Re: [PATCH v11 07/23] x86/resctrl: Introduce the interface to display monitor mode

[Date Prev][Date Next][Thread Prev][Thread Next][Date Index][Thread Index]

 



Hi James,

On 2/21/2025 12:06 PM, James Morse wrote:
Hi Babu,

On 22/01/2025 20:20, Babu Moger wrote:
Introduce the interface file "mbm_assign_mode" to list monitor modes
supported.

The "mbm_cntr_assign" mode provides the option to assign a counter to
an RMID, event pair and monitor the bandwidth as long as it is assigned.

On AMD systems "mbm_cntr_assign" is backed by the ABMC (Assignable
Bandwidth Monitoring Counters) hardware feature and is enabled by default.

The "default" mode is the existing monitoring mode that works without the
explicit counter assignment, instead relying on dynamic counter assignment
by hardware that may result in hardware not dedicating a counter resulting
in monitoring data reads returning "Unavailable".

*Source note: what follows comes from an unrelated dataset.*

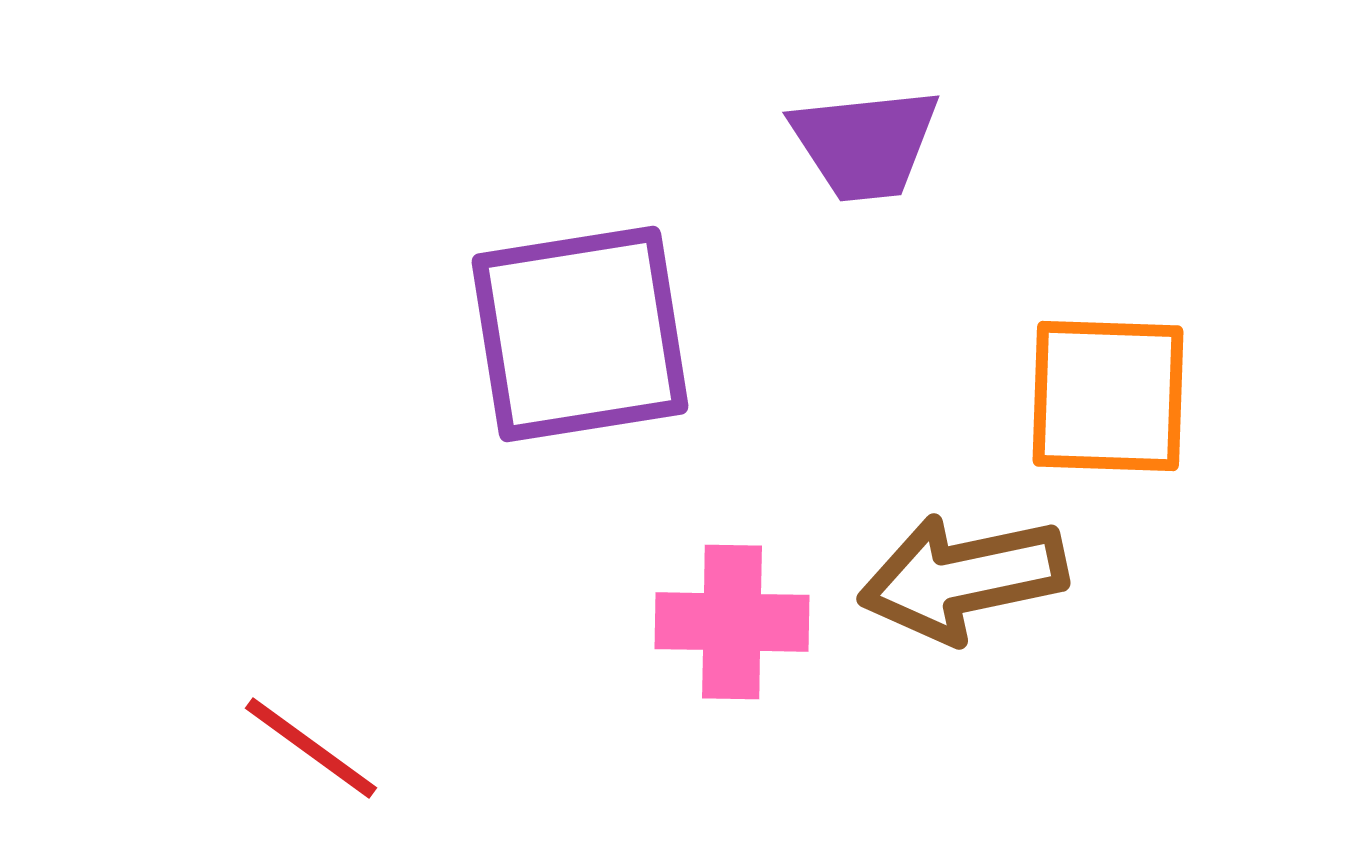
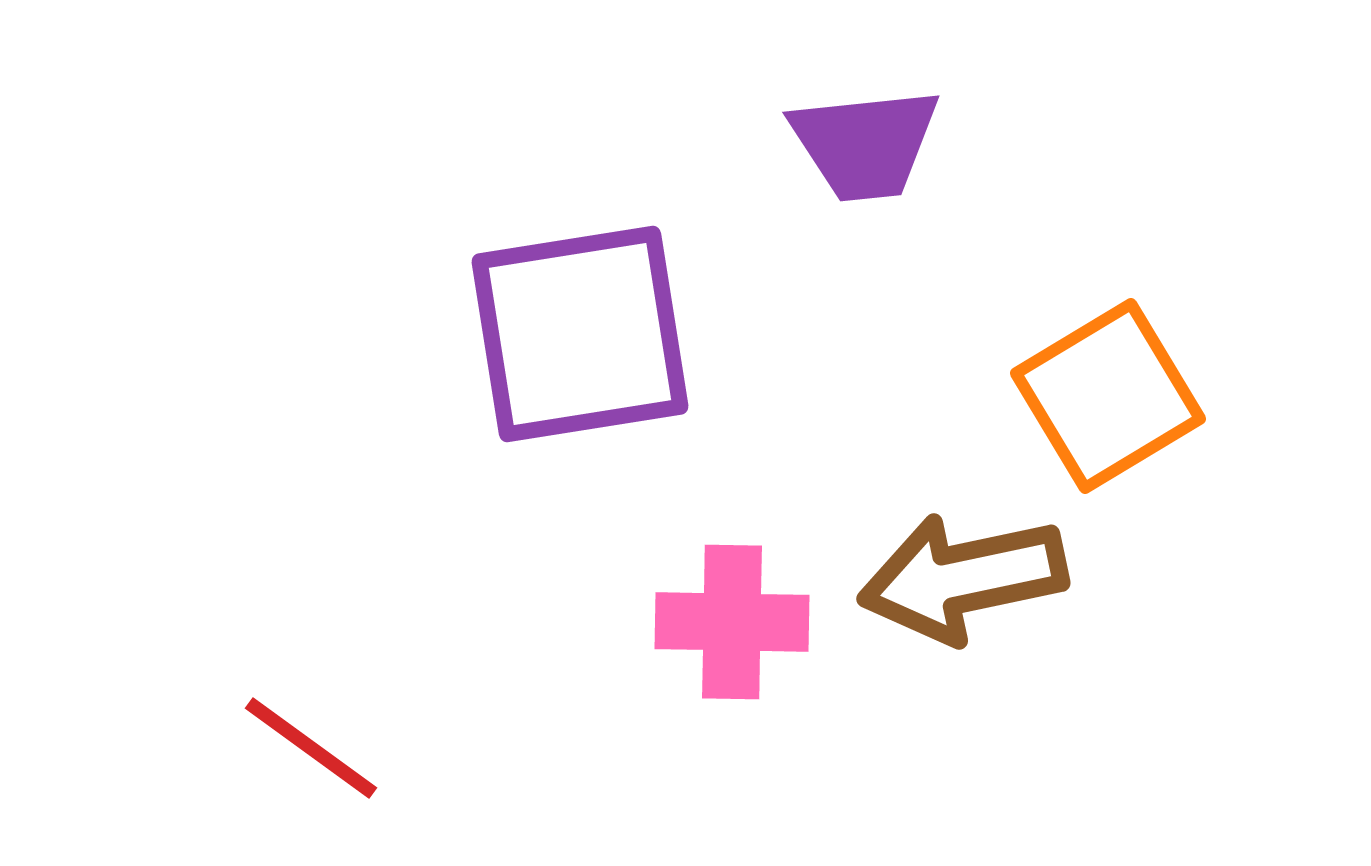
orange square: rotated 33 degrees counterclockwise
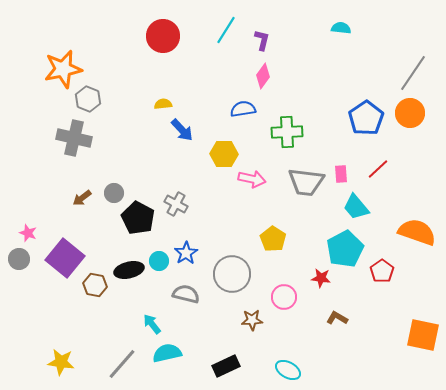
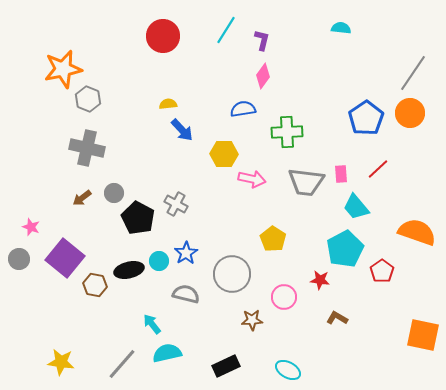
yellow semicircle at (163, 104): moved 5 px right
gray cross at (74, 138): moved 13 px right, 10 px down
pink star at (28, 233): moved 3 px right, 6 px up
red star at (321, 278): moved 1 px left, 2 px down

Provide an interface to display the monitor mode on the system.
$ cat /sys/fs/resctrl/info/L3_MON/mbm_assign_mode
[mbm_cntr_assign]
default

diff --git a/Documentation/arch/x86/resctrl.rst b/Documentation/arch/x86/resctrl.rst
index fb90f08e564e..b5defc5bce0e 100644
--- a/Documentation/arch/x86/resctrl.rst
+++ b/Documentation/arch/x86/resctrl.rst
@@ -257,6 +257,32 @@ with the following files:
  	    # cat /sys/fs/resctrl/info/L3_MON/mbm_local_bytes_config
  	    0=0x30;1=0x30;3=0x15;4=0x15
+"mbm_assign_mode":
+	Reports the list of monitoring modes supported. The enclosed brackets
+	indicate which mode is enabled.
+	::
+
+	  # cat /sys/fs/resctrl/info/L3_MON/mbm_assign_mode
+	  [mbm_cntr_assign]
+	  default
+
+	"mbm_cntr_assign":
+
+	In mbm_cntr_assign, monitoring event can only accumulate data while
+	it is backed by a hardware counter. The user-space is able to specify
+	which of the events in CTRL_MON or MON groups should have a counter
+	assigned using the "mbm_assign_control" file. The number of counters
+	available is described in the "num_mbm_cntrs" file. Changing the mode
+	may cause all counters on a resource to reset.

+	"default":
+
+	In default mode, resctrl assumes there is a hardware counter for each
+	event within every CTRL_MON and MON group. On AMD platforms, it is
+	recommended to use mbm_cntr_assign mode if supported, because reading
+	"mbm_total_bytes" or "mbm_local_bytes" will report 'Unavailable' if
+	there is no counter associated with that event.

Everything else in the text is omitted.